Fuera de la RDC, Uganda ha confirmado dos casos en Kampala -incluido un fallecido- y Sudán del Sur un caso en el estado de Equatoria Occidental, cerca de la frontera congoleña.

La enfermedad causada por el virus del Ébola es de carácter raro pero grave, afecta tanto a humanos como a otros primates y se transmite por contacto directo con la sangre y fluidos corporales de personas o animales infectados.

Es una afección endémica en la RDC, donde se descubrió en 1976 en un pueblo cercano al río Ébola (norte), del que toma su nombre el virus.

Su periodo de incubación oscila entre los dos y los 21 días, en el que pueden aparecer síntomas iniciales como fiebre, cansancio, malestar general, dolores musculares y dolor de cabeza y de garganta, que van seguidos de vómitos, diarrea, dolor abdominal, erupciones cutáneas y signos de deterioro de las funciones renal y hepática.

El brote de Ituri es de la cepa Bundibugyo, cuya tasa de letalidad se sitúa entre el 25 y el 40 %, según Médicos Sin Fronteras (MSF).

Se trata del tercer brote detectado relacionado con esa cepa, tras los ocurridos en Uganda en 2007-2008 y en la RDC en 2012.

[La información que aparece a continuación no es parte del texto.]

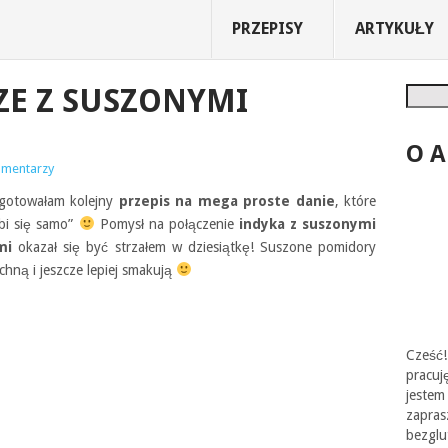
PRZEPISY
ARTYKUŁY
ZE Z SUSZONYMI
Szukaj
O 
omentarzy
ygotowałam kolejny
przepis na mega proste danie
, które
bi się samo”
Pomysł na połączenie
indyka z suszonymi
mi
okazał się być strzałem w dziesiątkę! Suszone pomidory
chną i jeszcze lepiej smakują
Cześć!
pracu
jest
zapr
bezgl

Según la OMS, el virus presenta una tasa de mortalidad media de entre el 25 % y el 90 %, siendo la variante Zaire la más mortífera y la única que cuenta con vacunas y tratamientos autorizados.

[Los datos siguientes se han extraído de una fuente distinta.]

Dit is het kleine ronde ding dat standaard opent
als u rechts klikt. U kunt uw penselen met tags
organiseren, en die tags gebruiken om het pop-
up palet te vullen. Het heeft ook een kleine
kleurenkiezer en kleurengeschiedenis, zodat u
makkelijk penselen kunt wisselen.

El virus ha reaparecido en una provincia sumida en un largo conflicto que golpea a la población civil.

Entre 2018 y 2020, el noreste de RDC -incluyendo las provincias de Kivu del Sur, Kivu del Norte e Ituri- vivió su peor epidemia de ébola, con al menos 2.299 muertos, según la OMS.

En Ituri operan grupos armados tan violentos como la Cooperativa para el Desarrollo del Congo (Codeco) o las Fuerzas Democráticas Aliadas (ADF), que tienen vínculos difusos con la organización yihadista Estado Islámico.

Los enfrentamientos entre estos grupos y el Ejército congoleño han provocado más de 273.000 desplazados internos en Ituri (según la ONU), lo que limita el despliegue sanitario y hace más propensas las prácticas funerarias inseguras, impidiendo un rastreo efectivo de contactos.

Desde la declaración del brote, los países vecinos han tomado medidas como el cierre impuesto por Ruanda en la frontera con la RDC; o la intensificación en Kenia de labores de control de temperatura y vigilancia epidemiológica en aeropuertos y en la aduana terrestre de Busia, en la frontera con Uganda.

Sudán del Sur implementó protocolos de preparación y detección temprana en sus zonas fronterizas, y Uganda desplegó equipos de respuesta rápida para aislar contactos directos.

La Comunidad de África Oriental (EAC), bloque regional de ocho países, pidió a sus Estados miembros intensificar la vigilancia contra el ébola.

La UA desplegó sus equipos de respuesta, Australia confirmó que trabajará con socios internacionales en la respuesta al virus; y la OMS envió 18 toneladas de suministros médicos a la RDC.

Los recurrentes brotes de la RDC suelen traer a la memoria la mayor epidemia de ébola de la historia, que comenzó en diciembre de 2013 en Guinea-Conakri y se propagó principalmente a Liberia y Sierra Leona, aunque también alcanzó otros países de África occidental y, con casos aislados, a Estados Unidos, España y Reino Unido.

Declarada entre 2014 y 2016, esa epidemia causó al menos 11.300 muertes y 28.500 contagios, si bien la OMS reconoce que las cifras reales podrían ser más elevadas.